Surabaya – analisapublik.id | Asosiasi Mandor Tukang Nusantara (MANTRA) menggelar Musyawarah Nasional (Munas) I di Surabaya, Sabtu (18/7/2026). Forum berskala nasional tersebut menjadi momentum konsolidasi organisasi sekaligus penyusunan arah strategis bagi mandor dan tukang di Indonesia.
Mengusung jargon “Bersatu, Berkarya, Berdaya Saing”, Munas perdana MANTRA memusatkan pembahasan pada penguatan persatuan pekerja konstruksi dari berbagai daerah di Indonesia.
Melalui forum tersebut, MANTRA menargetkan terbentuknya sumber daya manusia konstruksi yang unggul, profesional, dan berintegritas. Upaya itu dilakukan melalui peningkatan kompetensi teknis, penerapan keselamatan dan kesehatan kerja (K3), penguatan etika profesi, serta pengembangan inovasi di bidang konstruksi.

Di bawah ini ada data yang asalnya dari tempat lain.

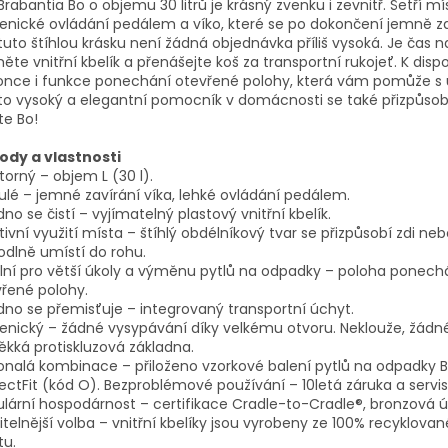
Brabantia Bo o objemu 30 litrů je krásný zvenku i zevnitř. Šetří m
enické ovládání pedálem a víko, které se po dokončení jemně za
tuto štíhlou krásku není žádná objednávka příliš vysoká. Je čas n
ěte vnitřní kbelík a přenášejte koš za transportní rukojeť. K dispo
once i funkce ponechání otevřené polohy, která vám pomůže s 
o vysoký a elegantní pomocník v domácnosti se také přizpůsobí
te Bo!
ody a vlastnosti
torný – objem L (30 l).
ulé – jemné zavírání víka, lehké ovládání pedálem.
no se čistí – vyjímatelný plastový vnitřní kbelík.
tivní využití místa – štíhlý obdélníkový tvar se přizpůsobí zdi ne
dlně umístí do rohu.
lní pro větší úkoly a výměnu pytlů na odpadky – poloha ponech
řené polohy.
no se přemisťuje – integrovaný transportní úchyt.
enický – žádné vysypávání díky velkému otvoru. Neklouže, žádn
kká protiskluzová základna.
nalá kombinace – přiloženo vzorkové balení pytlů na odpadky 
ectFit (kód O). Bezproblémové používání – 10letá záruka a servis
ulární hospodárnost – certifikace Cradle-to-Cradle®, bronzová 
itelnější volba – vnitřní kbelíky jsou vyrobeny ze 100% recyklova
tu.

Peningkatan kemampuan tersebut diharapkan dapat memperkuat daya saing mandor dan tukang Indonesia, termasuk dalam menghadapi perkembangan teknologi serta persaingan tenaga kerja konstruksi di tingkat global.
Munas I MANTRA juga membahas dan mengesahkan enam agenda strategis sebagai fondasi organisasi. Agenda pertama adalah pengesahan Anggaran Dasar dan Anggaran Rumah Tangga (AD/ART) sebagai konstitusi sekaligus landasan organisasi.
Agenda berikutnya adalah pemilihan Ketua Umum MANTRA untuk masa bakti 2026–2031. Ketua umum terpilih nantinya akan memimpin organisasi sekaligus menjalankan program-program yang telah dirumuskan dalam Munas.
Forum tersebut juga menyusun struktur kepengurusan secara berjenjang, mulai dari Dewan Pimpinan Pusat (DPP), Dewan Pimpinan Wilayah (DPW), hingga Dewan Pimpinan Daerah (DPD).
Selain itu, peserta Munas merumuskan program kerja nasional sebagai pedoman pelaksanaan kegiatan organisasi agar lebih terarah, terukur, dan sesuai dengan kebutuhan mandor serta tukang di lapangan.
MANTRA turut menggaungkan Deklarasi Komitmen Profesionalisme Mandor dan Tukang Indonesia. Deklarasi tersebut menjadi bentuk keseriusan organisasi dalam menjaga etika profesi, standar kerja, keselamatan, serta kualitas pekerjaan konstruksi.
Agenda keenam adalah penguatan sinergi lintas sektor dengan pemerintah, pelaku usaha, asosiasi profesi, lembaga pendidikan dan pelatihan, serta pemangku kepentingan lainnya di sektor konstruksi.
Melalui konsolidasi organisasi dan kolaborasi lintas sektor, MANTRA berharap dapat mendorong terbentuknya ekosistem kerja konstruksi yang sehat, profesional, terstandarisasi, dan memberikan perlindungan lebih baik bagi mandor serta tukang di Indonesia.
Organisasi tersebut juga menegaskan komitmennya untuk menjadikan para pekerja konstruksi sebagai bagian penting dalam pembangunan nasional, dengan kompetensi yang diakui dan kesejahteraan yang semakin baik.